- **Work task**: Since the pictures are not wanted, copy only the text of every record exactly.

- **Data extract**:

....

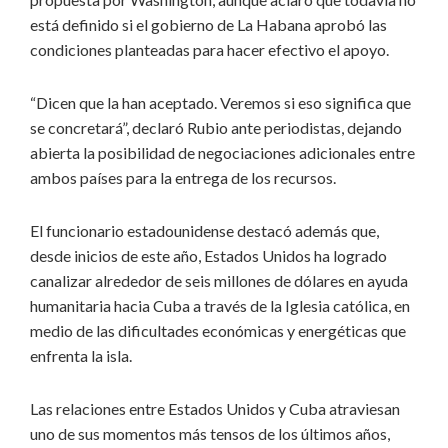
está definido si el gobierno de La Habana aprobó las
condiciones planteadas para hacer efectivo el apoyo.
“Dicen que la han aceptado. Veremos si eso significa que
se concretará”, declaró Rubio ante periodistas, dejando
abierta la posibilidad de negociaciones adicionales entre
ambos países para la entrega de los recursos.
El funcionario estadounidense destacó además que,
desde inicios de este año, Estados Unidos ha logrado
canalizar alrededor de seis millones de dólares en ayuda
humanitaria hacia Cuba a través de la Iglesia católica, en
medio de las dificultades económicas y energéticas que
enfrenta la isla.
Las relaciones entre Estados Unidos y Cuba atraviesan
uno de sus momentos más tensos de los últimos años,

....

- **Exercise answer**:
está definido si el gobierno de La Habana aprobó las
condiciones planteadas para hacer efectivo el apoyo.
“Dicen que la han aceptado. Veremos si eso significa que
se concretará”, declaró Rubio ante periodistas, dejando
abierta la posibilidad de negociaciones adicionales entre
ambos países para la entrega de los recursos.
El funcionario estadounidense destacó además que,
desde inicios de este año, Estados Unidos ha logrado
canalizar alrededor de seis millones de dólares en ayuda
humanitaria hacia Cuba a través de la Iglesia católica, en
medio de las dificultades económicas y energéticas que
enfrenta la isla.
Las relaciones entre Estados Unidos y Cuba atraviesan
uno de sus momentos más tensos de los últimos años,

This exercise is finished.